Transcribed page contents
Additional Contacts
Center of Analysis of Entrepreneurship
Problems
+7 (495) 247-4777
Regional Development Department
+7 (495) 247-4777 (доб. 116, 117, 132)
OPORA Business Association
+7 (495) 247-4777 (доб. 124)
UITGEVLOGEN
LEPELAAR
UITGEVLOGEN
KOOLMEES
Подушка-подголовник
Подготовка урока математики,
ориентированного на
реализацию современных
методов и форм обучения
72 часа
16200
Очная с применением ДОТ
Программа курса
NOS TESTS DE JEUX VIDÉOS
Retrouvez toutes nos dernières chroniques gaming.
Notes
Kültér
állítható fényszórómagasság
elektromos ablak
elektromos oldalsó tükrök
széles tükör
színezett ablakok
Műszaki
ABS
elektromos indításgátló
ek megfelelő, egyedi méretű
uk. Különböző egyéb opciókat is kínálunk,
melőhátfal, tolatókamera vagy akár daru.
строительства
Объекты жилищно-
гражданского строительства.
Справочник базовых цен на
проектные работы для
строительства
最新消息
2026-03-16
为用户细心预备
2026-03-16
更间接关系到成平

§ Exercise directions: Output, from the data above, the lines from the line with "116, 117, 132)" to the line with "Retrouvez toutes nos" exactly as they stand, both ends included and nothing else.

§ Answer to this problem:
+7 (495) 247-4777 (доб. 116, 117, 132)
OPORA Business Association
+7 (495) 247-4777 (доб. 124)
UITGEVLOGEN
LEPELAAR
UITGEVLOGEN
KOOLMEES
Подушка-подголовник
Подготовка урока математики,
ориентированного на
реализацию современных
методов и форм обучения
72 часа
16200
Очная с применением ДОТ
Программа курса
NOS TESTS DE JEUX VIDÉOS
Retrouvez toutes nos dernières chroniques gaming.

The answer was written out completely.